*What you need to do*:
In this exercise, write out the data word for word and leave every image out.

*Task material*:
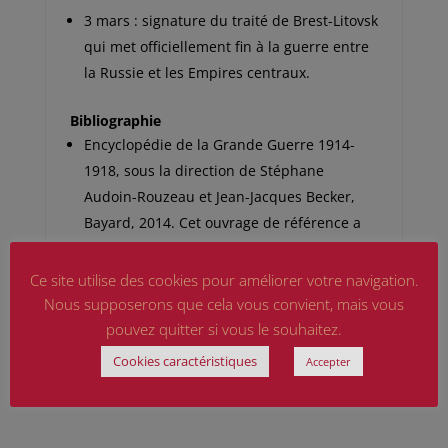
3 mars : signature du traité de Brest-Litovsk
qui met officiellement fin à la guerre entre
la Russie et les Empires centraux.
Bibliographie
Encyclopédie de la Grande Guerre 1914-
1918, sous la direction de Stéphane
Audoin-Rouzeau et Jean-Jacques Becker,
Bayard, 2014. Cet ouvrage de référence a
été entièrement actualisé pour le
centenaire.
Ce site utilise des cookies pour améliorer votre navigation.
Nous supposerons que cela vous convient, mais vous
pouvez quitter si vous le souhaitez.
Sources : Ministère des Armées
Cookies caractéristiques
Accepter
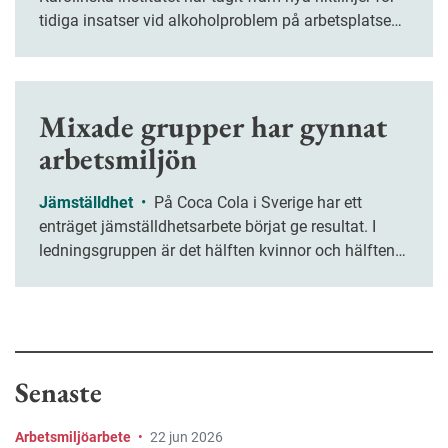
tidiga insatser vid alkoholproblem på arbetsplatsen.
De ska nu införas i det praktiska arbetet så att
missbruk kan uppmärksammas tidigare och
åtgärdas snabbare.
Mixade grupper har gynnat
arbetsmiljön
Jämställdhet
•
På Coca Cola i Sverige har ett
enträget jämställdhetsarbete börjat ge resultat. I
ledningsgruppen är det hälften kvinnor och hälften
män och reglerna vid föräldraledighet har blivit
generösare.
Senaste
Arbetsmiljöarbete
•
22 jun 2026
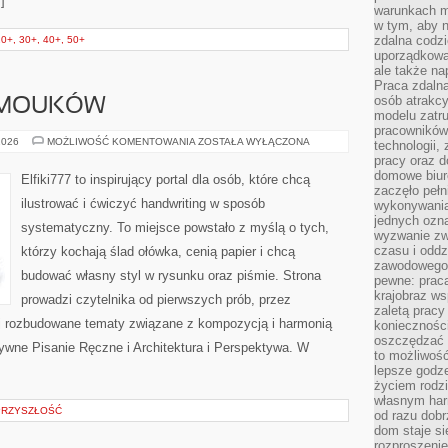
]
warunkach m
w tym, aby 
zdalna codz
+, 30+, 40+, 50+
uporządkowa
ale także n
Praca zdalna
osób atrakc
AMOUKÓW
modelu zatru
pracowników 
PORADY
2026
MOŻLIWOŚĆ KOMENTOWANIA
ZOSTAŁA WYŁĄCZONA
technologii,
DLA
pracy oraz d
SAMOUKÓW
domowe biur
Elfiki777 to inspirujący portal dla osób, które chcą
zaczęło pełn
ilustrować i ćwiczyć handwriting w sposób
wykonywani
jednych ozn
systematyczny. To miejsce powstało z myślą o tych,
wyzwanie zw
czasu i oddz
którzy kochają ślad ołówka, cenią papier i chcą
zawodowego.
budować własny styl w rysunku oraz piśmie. Strona
pewne: praca
krajobraz w
prowadzi czytelnika od pierwszych prób, przez
zaletą pracy
ej rozbudowane tematy związane z kompozycją i harmonią
koniecznośc
oszczędzać c
ywne Pisanie Ręczne i Architektura i Perspektywa. W
to możliwość
lepsze godz
życiem rodz
własnym har
PRZYSZŁOŚĆ
od razu dob
dom staje si
rozproszenie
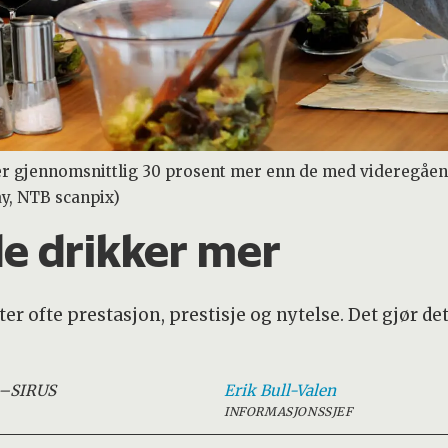
 gjennomsnittlig 30 prosent mer enn de med videregående
ay, NTB scanpix)
e drikker mer
ofte prestasjon, prestisje og nytelse. Det gjør det le
 –
SIRUS
Erik
Bull-Valen
INFORMASJONSSJEF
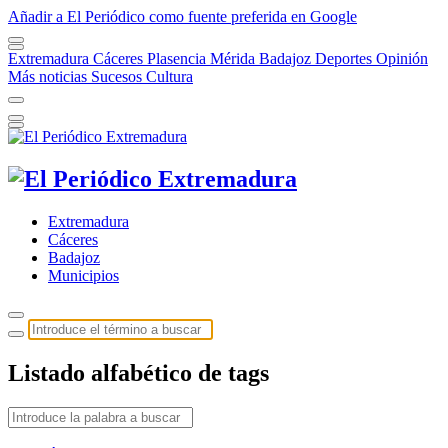
Añadir a El Periódico como fuente preferida en Google
Extremadura
Cáceres
Plasencia
Mérida
Badajoz
Deportes
Opinión
Más noticias
Sucesos
Cultura
Extremadura
Cáceres
Badajoz
Municipios
Listado alfabético de tags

*Result*:
3 mars : signature du traité de Brest-Litovsk
qui met officiellement fin à la guerre entre
la Russie et les Empires centraux.
Bibliographie
Encyclopédie de la Grande Guerre 1914-
1918, sous la direction de Stéphane
Audoin-Rouzeau et Jean-Jacques Becker,
Bayard, 2014. Cet ouvrage de référence a
été entièrement actualisé pour le
centenaire.
Ce site utilise des cookies pour améliorer votre navigation.
Nous supposerons que cela vous convient, mais vous
pouvez quitter si vous le souhaitez.
Sources : Ministère des Armées
Cookies caractéristiques
Accepter
tidiga insatser vid alkoholproblem på arbetsplatsen.
De ska nu införas i det praktiska arbetet så att
missbruk kan uppmärksammas tidigare och
åtgärdas snabbare.
Mixade grupper har gynnat
arbetsmiljön
Jämställdhet
•
På Coca Cola i Sverige har ett
enträget jämställdhetsarbete börjat ge resultat. I
ledningsgruppen är det hälften kvinnor och hälften
män och reglerna vid föräldraledighet har blivit
generösare.
Senaste
Arbetsmiljöarbete
•
22 jun 2026
]
warunkach m
w tym, aby 
zdalna codz
+, 30+, 40+, 50+
uporządkowa
ale także n
Praca zdalna
osób atrakc
AMOUKÓW
modelu zatru
pracowników 
PORADY
2026
MOŻLIWOŚĆ KOMENTOWANIA
ZOSTAŁA WYŁĄCZONA
technologii,
DLA
pracy oraz d
SAMOUKÓW
domowe biur
Elfiki777 to inspirujący portal dla osób, które chcą
zaczęło pełn
ilustrować i ćwiczyć handwriting w sposób
wykonywani
jednych ozn
systematyczny. To miejsce powstało z myślą o tych,
wyzwanie zw
czasu i oddz
którzy kochają ślad ołówka, cenią papier i chcą
zawodowego.
budować własny styl w rysunku oraz piśmie. Strona
pewne: praca
krajobraz w
prowadzi czytelnika od pierwszych prób, przez
zaletą pracy
ej rozbudowane tematy związane z kompozycją i harmonią
koniecznośc
oszczędzać c
ywne Pisanie Ręczne i Architektura i Perspektywa. W
to możliwość
lepsze godz
życiem rodz
własnym har
PRZYSZŁOŚĆ
od razu dob
dom staje si
rozproszenie
 gjennomsnittlig 30 prosent mer enn de med videregående
ay, NTB scanpix)
e drikker mer
ofte prestasjon, prestisje og nytelse. Det gjør det le
 –
SIRUS
Erik
Bull-Valen
INFORMASJONSSJEF
Añadir a El Periódico como fuente preferida en Google
Extremadura
Cáceres
Plasencia
Mérida
Badajoz
Deportes
Opinión
Más noticias
Sucesos
Cultura
Extremadura
Cáceres
Badajoz
Municipios
Listado alfabético de tags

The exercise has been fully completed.